__EXERCISE__
Pull every line holding the string "оказался" from the records below.

Data items:
- Opening Delimiter -

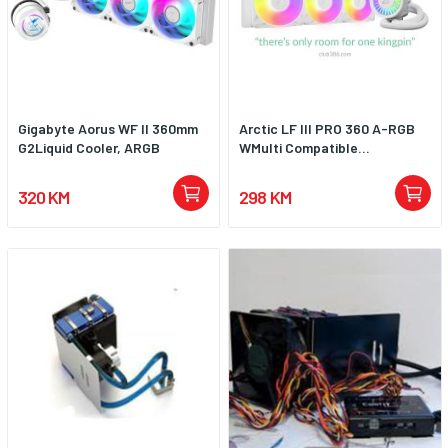
Gigabyte Aorus WF II 360mm
Arctic LF III PRO 360 A-RGB
G2Liquid Cooler, ARGB
WMulti Compatible...
320 KM
298 KM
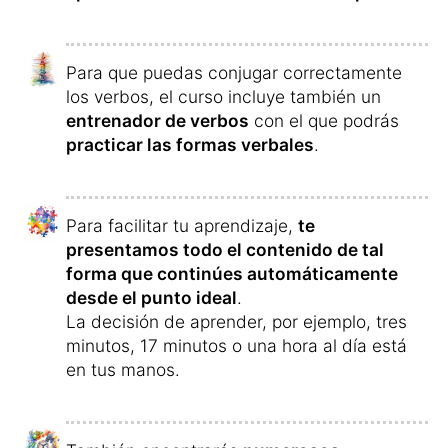
Para que puedas conjugar correctamente
los verbos, el curso incluye también un
entrenador de verbos
con el que podrás
practicar las formas verbales
.
Para facilitar tu aprendizaje,
te
presentamos todo el contenido de tal
forma que continúes automáticamente
desde el punto ideal
.
La decisión de aprender, por ejemplo, tres
minutos, 17 minutos o una hora al día está
en tus manos.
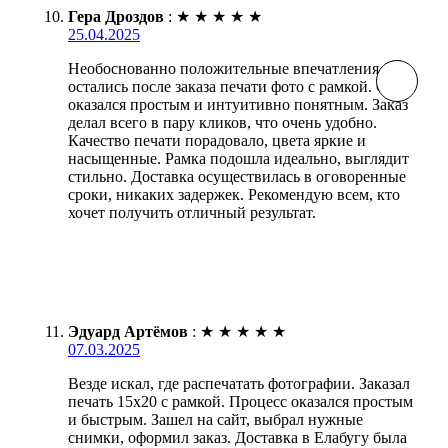
Гера Дроздов
:
★
★
★
★
★
25.04.2025
Необоснованно положительные впечатления
остались после заказа печати фото с рамкой. Сайт
оказался простым и интуитивно понятным. Заказ
делал всего в пару кликов, что очень удобно.
Качество печати порадовало, цвета яркие и
насыщенные. Рамка подошла идеально, выглядит
стильно. Доставка осуществилась в оговоренные
сроки, никаких задержек. Рекомендую всем, кто
хочет получить отличный результат.
Эдуард Артёмов
:
★
★
★
★
★
07.03.2025
Везде искал, где распечатать фотографии. Заказал
печать 15х20 с рамкой. Процесс оказался простым
и быстрым. Зашел на сайт, выбрал нужные
снимки, оформил заказ. Доставка в Елабугу была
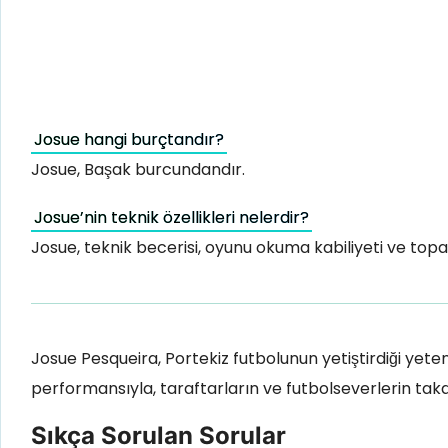
Josue hangi burçtandır?
Josue, Başak burcundandır.
Josue’nin teknik özellikleri nelerdir?
Josue, teknik becerisi, oyunu okuma kabiliyeti ve topa 
Josue Pesqueira, Portekiz futbolunun yetiştirdiği yetene
performansıyla, taraftarların ve futbolseverlerin takd
Sıkça Sorulan Sorular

- Closing Delimiter -

__WRITTEN RESPONSE__
оказался простым и интуитивно понятным. Заказ
печать 15х20 с рамкой. Процесс оказался простым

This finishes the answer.